Concatenating items in a feed

May 20, 2009

By which I mean lumping selected elements from all the items in a feed into a single item.

A word of warning first. This technique involves using a string of numbers in the form “0,1,2,3”, where the highest number will be the maximum (-1) number of items  possible in the feed. If you’re looking to lump together 50 items and aren’t willing to build the relevant string then this is not for you.

Let’s have a look at my pipe that does this.

Here we have a URL Input module, an Item Builder a Fetch Data module in a Loop and a Split. The main thing to notice here is that in the normal run of things I could just have used a URL Input module and a Fetch Data, but what I want is for my items to appear as a sub-element array.

If you want to have more than one element in the output, or you want to format the elements, then use a sub-pipe instead of my Fetch Data module to do that work.

Now let’s see what’s happening in the right-hand path of the Split.

We need the Sub-element so that we can then use the Count to output the number of items in the feed. If we have 2 items then the String Regex converts that number to “,2.*”. This is where that string of numbers I mentioned earlier comes in.

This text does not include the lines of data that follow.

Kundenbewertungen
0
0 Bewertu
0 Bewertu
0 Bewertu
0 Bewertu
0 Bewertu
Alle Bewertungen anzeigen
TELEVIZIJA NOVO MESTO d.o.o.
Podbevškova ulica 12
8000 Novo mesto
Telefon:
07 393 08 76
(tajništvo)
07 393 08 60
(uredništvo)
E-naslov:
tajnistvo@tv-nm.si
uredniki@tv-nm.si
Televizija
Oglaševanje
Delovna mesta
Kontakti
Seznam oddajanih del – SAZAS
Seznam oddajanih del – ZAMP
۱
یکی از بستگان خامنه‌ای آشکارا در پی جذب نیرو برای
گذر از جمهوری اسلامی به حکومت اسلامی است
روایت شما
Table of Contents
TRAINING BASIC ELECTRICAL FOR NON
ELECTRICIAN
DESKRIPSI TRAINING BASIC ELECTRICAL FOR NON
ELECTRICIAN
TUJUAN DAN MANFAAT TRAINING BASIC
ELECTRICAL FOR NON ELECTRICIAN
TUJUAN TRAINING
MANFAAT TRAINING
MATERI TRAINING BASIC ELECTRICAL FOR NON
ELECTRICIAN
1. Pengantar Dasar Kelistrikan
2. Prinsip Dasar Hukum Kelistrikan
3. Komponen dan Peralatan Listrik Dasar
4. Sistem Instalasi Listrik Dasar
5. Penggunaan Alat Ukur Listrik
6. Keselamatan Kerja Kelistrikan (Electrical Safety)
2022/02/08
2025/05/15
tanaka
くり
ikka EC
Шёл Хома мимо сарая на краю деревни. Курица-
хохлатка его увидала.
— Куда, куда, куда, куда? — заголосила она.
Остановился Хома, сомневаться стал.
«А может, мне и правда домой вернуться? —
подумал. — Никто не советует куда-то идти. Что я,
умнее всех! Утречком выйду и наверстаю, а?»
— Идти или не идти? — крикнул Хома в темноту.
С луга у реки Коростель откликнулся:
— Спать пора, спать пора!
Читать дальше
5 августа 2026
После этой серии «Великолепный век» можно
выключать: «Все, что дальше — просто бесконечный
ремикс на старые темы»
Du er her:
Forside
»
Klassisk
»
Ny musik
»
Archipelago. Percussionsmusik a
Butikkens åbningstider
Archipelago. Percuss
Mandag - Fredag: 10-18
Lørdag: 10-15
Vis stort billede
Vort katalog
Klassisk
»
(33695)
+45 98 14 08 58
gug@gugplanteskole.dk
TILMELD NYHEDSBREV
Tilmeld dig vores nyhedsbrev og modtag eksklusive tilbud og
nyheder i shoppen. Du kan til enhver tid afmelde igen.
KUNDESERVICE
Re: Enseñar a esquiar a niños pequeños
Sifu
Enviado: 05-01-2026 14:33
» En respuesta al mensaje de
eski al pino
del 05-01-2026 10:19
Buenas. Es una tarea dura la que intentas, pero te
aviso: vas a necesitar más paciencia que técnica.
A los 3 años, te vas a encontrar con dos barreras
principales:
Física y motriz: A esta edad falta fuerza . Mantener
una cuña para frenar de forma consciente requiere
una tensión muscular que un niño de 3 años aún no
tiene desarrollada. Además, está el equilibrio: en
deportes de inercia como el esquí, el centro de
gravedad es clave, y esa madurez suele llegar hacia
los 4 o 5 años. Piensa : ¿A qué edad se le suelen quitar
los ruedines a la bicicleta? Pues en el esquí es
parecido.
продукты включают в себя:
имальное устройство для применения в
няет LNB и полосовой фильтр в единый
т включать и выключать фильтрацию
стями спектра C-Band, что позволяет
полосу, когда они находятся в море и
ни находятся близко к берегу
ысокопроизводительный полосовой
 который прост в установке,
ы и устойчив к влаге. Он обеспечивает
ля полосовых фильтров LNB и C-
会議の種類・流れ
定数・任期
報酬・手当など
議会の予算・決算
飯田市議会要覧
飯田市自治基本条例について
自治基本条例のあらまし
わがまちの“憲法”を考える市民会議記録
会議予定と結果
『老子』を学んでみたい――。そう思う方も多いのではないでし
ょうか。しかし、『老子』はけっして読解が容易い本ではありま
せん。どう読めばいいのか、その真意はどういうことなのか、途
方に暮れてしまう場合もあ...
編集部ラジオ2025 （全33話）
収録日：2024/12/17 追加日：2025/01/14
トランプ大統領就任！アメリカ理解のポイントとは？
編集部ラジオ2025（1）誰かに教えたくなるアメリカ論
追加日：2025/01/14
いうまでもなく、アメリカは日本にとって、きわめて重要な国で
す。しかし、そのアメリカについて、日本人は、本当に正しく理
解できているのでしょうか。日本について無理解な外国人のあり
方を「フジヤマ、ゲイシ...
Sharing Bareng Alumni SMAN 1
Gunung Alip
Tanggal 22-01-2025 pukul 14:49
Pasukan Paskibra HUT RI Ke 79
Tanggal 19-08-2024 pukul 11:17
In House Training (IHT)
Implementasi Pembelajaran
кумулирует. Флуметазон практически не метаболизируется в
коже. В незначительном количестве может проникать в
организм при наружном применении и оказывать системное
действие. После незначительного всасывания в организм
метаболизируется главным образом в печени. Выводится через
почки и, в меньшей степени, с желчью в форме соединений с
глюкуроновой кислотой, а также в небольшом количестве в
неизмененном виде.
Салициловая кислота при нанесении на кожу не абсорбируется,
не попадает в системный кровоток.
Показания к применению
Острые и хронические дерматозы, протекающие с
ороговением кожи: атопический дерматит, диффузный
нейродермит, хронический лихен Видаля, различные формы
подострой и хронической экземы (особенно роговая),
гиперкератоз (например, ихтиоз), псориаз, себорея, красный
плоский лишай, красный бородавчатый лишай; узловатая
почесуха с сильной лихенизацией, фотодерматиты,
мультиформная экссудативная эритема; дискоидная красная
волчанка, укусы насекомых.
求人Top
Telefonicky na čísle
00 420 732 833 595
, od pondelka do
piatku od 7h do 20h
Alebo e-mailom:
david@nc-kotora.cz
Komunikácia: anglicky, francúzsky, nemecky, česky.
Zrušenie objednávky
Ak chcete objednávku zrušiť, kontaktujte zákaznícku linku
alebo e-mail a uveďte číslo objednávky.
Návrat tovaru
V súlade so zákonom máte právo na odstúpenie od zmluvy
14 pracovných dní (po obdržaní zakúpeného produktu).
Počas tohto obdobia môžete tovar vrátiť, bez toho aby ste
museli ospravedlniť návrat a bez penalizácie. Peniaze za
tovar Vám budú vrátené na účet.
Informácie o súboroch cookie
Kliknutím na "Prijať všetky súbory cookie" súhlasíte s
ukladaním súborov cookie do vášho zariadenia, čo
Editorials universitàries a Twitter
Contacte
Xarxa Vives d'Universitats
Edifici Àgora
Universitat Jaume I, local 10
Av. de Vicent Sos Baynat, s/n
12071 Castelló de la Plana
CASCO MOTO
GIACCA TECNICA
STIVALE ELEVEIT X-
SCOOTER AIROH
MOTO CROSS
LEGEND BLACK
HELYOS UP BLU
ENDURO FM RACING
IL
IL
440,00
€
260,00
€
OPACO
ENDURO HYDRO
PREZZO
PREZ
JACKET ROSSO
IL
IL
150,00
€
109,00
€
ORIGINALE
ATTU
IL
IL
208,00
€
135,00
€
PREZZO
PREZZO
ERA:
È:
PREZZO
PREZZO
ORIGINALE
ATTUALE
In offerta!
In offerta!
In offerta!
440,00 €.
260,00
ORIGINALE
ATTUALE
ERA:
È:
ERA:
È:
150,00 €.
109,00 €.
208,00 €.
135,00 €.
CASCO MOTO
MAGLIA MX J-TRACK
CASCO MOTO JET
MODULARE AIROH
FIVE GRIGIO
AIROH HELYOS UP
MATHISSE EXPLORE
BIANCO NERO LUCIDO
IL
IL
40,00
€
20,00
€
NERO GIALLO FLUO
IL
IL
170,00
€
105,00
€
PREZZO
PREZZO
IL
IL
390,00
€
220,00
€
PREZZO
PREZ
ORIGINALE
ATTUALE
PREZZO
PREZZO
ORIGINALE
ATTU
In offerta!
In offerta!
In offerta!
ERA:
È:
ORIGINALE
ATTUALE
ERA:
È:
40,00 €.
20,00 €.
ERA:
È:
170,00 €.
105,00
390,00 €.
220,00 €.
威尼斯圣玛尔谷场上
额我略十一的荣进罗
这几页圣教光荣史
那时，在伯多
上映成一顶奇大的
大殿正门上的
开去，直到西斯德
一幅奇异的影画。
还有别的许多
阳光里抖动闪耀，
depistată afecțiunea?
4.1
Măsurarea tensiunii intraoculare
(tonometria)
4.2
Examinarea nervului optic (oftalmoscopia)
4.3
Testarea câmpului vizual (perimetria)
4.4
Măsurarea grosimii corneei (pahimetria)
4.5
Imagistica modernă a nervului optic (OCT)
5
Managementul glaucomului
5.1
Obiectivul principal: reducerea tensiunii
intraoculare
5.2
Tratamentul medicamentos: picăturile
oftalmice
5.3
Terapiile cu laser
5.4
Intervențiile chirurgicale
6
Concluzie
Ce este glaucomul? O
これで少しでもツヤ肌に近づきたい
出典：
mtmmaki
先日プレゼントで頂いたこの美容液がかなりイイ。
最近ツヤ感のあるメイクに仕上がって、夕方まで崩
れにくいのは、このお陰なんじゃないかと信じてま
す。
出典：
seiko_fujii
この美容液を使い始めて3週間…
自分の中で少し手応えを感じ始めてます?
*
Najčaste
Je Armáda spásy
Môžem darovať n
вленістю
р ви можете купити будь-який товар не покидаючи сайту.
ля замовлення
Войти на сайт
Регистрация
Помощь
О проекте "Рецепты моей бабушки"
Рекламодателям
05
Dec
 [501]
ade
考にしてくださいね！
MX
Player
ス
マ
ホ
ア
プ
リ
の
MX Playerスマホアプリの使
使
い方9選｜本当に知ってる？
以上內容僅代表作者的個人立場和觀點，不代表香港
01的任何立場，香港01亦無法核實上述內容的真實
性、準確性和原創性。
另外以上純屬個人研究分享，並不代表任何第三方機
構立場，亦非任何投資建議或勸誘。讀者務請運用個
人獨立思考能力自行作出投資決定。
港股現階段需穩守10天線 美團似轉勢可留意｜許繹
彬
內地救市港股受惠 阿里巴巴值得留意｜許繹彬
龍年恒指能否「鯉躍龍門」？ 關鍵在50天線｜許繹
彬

The first rule in this String Regex removes “,2” and everything after that, and the second rule wraps what is left inside “${stuff.” and “.title}”. Finally the String Replace replaces each of the commas with the string on the right. The outcome of all this is that we end up with a string like “${stuff.0.title}<br>${stuff.1.title}”. In case you weren’t aware, in the Regex module we can refer to elements of an item using $(element path excluding item.}. And now we can plug this into the Regex module in the left-hand path of the Split.

The grand result of this is that I can show off the first 2 titles of my blog posts.

I think that could be 3 titles fairly soon.